Abstract: Parenting and School Readiness: Associations From Pre-Kindergarten and Kindergarten Years (Society for Prevention Research 21st Annual Meeting)

403 Parenting and School Readiness: Associations From Pre-Kindergarten and Kindergarten Years

Schedule:
Thursday, May 30, 2013
Pacific D-O (Hyatt Regency San Francisco)
* noted as presenting author
Erin T. Mathis, MS, Graudate Student, The Pennsylvania State University, University Park, PA
Karen L. Bierman, PhD, Distinguished Professor, The Pennsylvania State University, University Park, PA
Introduction: Growing up in poverty increases the likelihood that children will experience delays in school readiness, reducing their preparation for the social-emotional and academic demands of elementary school.
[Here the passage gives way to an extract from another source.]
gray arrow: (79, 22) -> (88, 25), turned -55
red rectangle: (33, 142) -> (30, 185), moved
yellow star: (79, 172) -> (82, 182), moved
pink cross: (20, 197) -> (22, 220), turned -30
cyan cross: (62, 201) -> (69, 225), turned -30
Parenting behaviors may play a key role in fostering children’s social-emotional and academic school readiness by supporting and scaffolding self-regulation and learning. In particular, cross-sectional and developmental studies have linked sensitive-responsive parenting during the preschool years with enhanced emergent literacy and social skills at school entry. However, most studies consider only unidirectional effects from parenting quality to child outcomes. Bi-directional influences reflecting child characteristics that may affect parenting quality are rarely examined. This study modeled bi-directional longitudinal associations between sensitive-responsive parenting and children’s literacy skills and social behavior measured in prekindergarten and again after the transition into elementary school.

 

Methods: Children and primary caregivers participated during the pre-kindergarten and kindergarten years. Participants included two cohorts (N = 210, mean age at time 1 = 4.8) recruited from 26 Head Start classrooms in three counties in Pennsylvania. Sensitive-responsive parenting was assessed using interviewer ratings and videotaped observations of parent-child interactions. Child literacy skills were directly assessed; teachers provided ratings of child social skills.

 

Results: Cross-lagged longitudinal path analyses examined bi-directional effects between parenting and child school readiness (i.e. literacy skills and social behavior). Analyses revealed sensitive-responsive parenting in pre-kindergarten significantly predicted children’s literacy skills in kindergarten with a standardized path coefficient of .23 (p = .01), whereas children’s pre-kindergarten literacy skills did not significantly predict kindergarten parenting behavior. In a second path model, children’s prekindergarten social behavior significantly predicted parent sensitive-responsiveness in kindergarten with a standardized path coefficient of .15 (p = .03), whereas parent pre-kindergarten sensitive-responsiveness did not predict children’s social behavior in kindergarten.

 

Conclusions: These findings reflect the importance of studying bi-directional effects, because parenting practices that affect school readiness may both affect and be affected by child emerging literacy and social skills. Specifically, sensitive-responsive parenting promoted child literacy skill development. However, the extent to which parents exhibit this sensitive-responsive behavior depended, in part, on children’s social skills. Implications for early intervention are discussed.